New Jersey IssuesLegislation
- A.4476: Limiting Out-of-State Ambulatory Surgery Facilities. New Jersey law permits a hospital operating outside the state to open an ambulatory surgery facility within the state. On June 1, 2015, Assemblyman Herb Conaway (D-Burlington) introduced legislation requiring that ambulatory surgery facilities licensed in New Jersey must be owned by a hospital or a medical school located in New Jersey. The bill was unanimously passed by the Assembly Health and Senior Services Committee immediately following its introduction. Assemblyman Erik Peterson (R-Hunterdon, Warren) voted in favor of the bill as a member of the committee. The bill has been sent to the full Assembly for consideration and is expected to be heard on June 11, 2015. Companion legislation has been introduced in the Senate by Senator Richard Codey (D-Essex, Morris) and is expected to be considered by the Senate Health, Human Services and Senior Citizens Committee on June 8, 2015. The New Jersey Hospital Association (NJHA) strongly supports the bill.

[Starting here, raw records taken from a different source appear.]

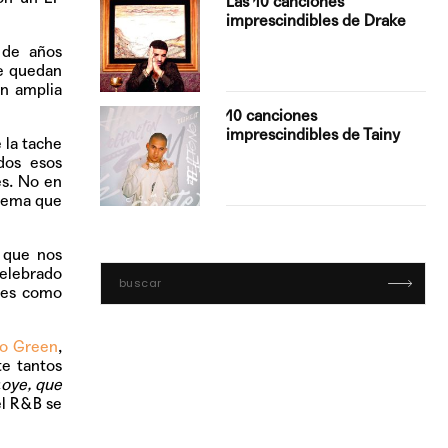
Las 10 canciones
imprescindibles de Drake
 de años
se quedan
an amplia
con Boza
10 canciones
', el…
imprescindibles de Tainy
 la tache
odos esos
es. No en
 tema que
e que nos
celebrado
ones como
o Green
,
te tantos
«
oye, que
el R&B se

- H.R. 2156: Medicare Audit Improvement Act of 2015. The Recovery Audit Contractor (RAC) program was authorized as a Medicare demonstration project by the Medicare Modernization Act of 2003 to identify and recover improper Medicare payments made to healthcare providers. The RAC program was made permanent by the Tax Relief and Health Care Act of 2006 and then extended to the Medicaid program through the ACA. The program has been criticized by providers faced with redundant audits, unmanageable medical record requests and inappropriate payment denials. In addition, RAC auditors are frequently paid on a contingency basis, causing some of them to be overly aggressive. According to the American Hospital Association (AHA), hospitals are successfully overturning 75% of all RAC denials. On April 30, 2015, Congressman Sam Graves (R-6-MO) reintroduced legislation to reform the RAC program. The bill would limit documentation requests permitted by RAC auditors and require RAC auditors to pay penalties for repeated failures to meet program guidelines. The AHA, the NJHA and HAP support the legislation. The bill has been assigned to the House Committee on Ways and Means and the House Committee on Energy and Commerce.

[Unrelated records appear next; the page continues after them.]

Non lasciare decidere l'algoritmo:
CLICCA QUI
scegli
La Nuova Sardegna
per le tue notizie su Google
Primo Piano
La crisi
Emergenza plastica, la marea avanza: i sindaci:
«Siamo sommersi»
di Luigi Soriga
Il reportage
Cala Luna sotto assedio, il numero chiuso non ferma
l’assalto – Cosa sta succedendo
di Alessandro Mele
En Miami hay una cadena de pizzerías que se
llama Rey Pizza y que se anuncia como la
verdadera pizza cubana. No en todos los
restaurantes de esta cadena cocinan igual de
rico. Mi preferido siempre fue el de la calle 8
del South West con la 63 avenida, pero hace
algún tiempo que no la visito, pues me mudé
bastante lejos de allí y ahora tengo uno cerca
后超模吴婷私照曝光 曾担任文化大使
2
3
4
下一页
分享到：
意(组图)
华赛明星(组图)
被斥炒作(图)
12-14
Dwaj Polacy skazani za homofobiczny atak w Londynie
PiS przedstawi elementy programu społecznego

- S. 1148 Resident Physician Shortage Reduction Act of 2015. In 1997, Congress placed a cap on the number of medical residency slots funded through Medicare. According to the American Association of Medical Colleges (AAMC), there will be a shortage of 91,500 physicians by 2020 and 130,600 physicians by 2025 if Congress does not increase the cap. On April 30, 2015, Senator Bill Nelson (D-FL) reintroduced legislation which would increase the cap on the number of federally funded medical residency slots. The legislation would provide for 15,000 new residency slots by 2019 at a cost of $1 billion annually. Senator Robert Casey (D-PA) serves as a co-sponsor of the bill. The AAMC and the AHA state that the residency cap has severely limited the ability of hospitals to train physicians, causing shortages in behavioral health, primary care and general surgery. Companion legislation, cosponsored by Congressman Joseph Crowley (D-14-NY) and Congressman Charles Boustany (R-3-LA), was introduced on the same day in the House of Representatives.

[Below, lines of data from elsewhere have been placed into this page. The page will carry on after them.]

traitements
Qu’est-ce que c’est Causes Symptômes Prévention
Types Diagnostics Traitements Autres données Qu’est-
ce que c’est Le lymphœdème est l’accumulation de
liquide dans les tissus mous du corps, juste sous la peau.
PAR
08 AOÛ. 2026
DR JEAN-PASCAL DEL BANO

- Section 501(r): On May 14, 2015, the American Health Lawyers Association announced that the Internal Revenue Service (IRS) is reconsidering a provision in the final Section 501(r) regulations that requires a hospital’s financial assistance policy (FAP) to list the providers, other than the hospital facility itself, delivering emergency or other medically necessary care in the hospital and to specify which providers are and are not covered by the hospital’s FAP. After the final regulations were issued, the AHA and the AAMC sent a joint letter to the Treasury Department and the IRS expressing their concerns over the compliance burden associated with this requirement.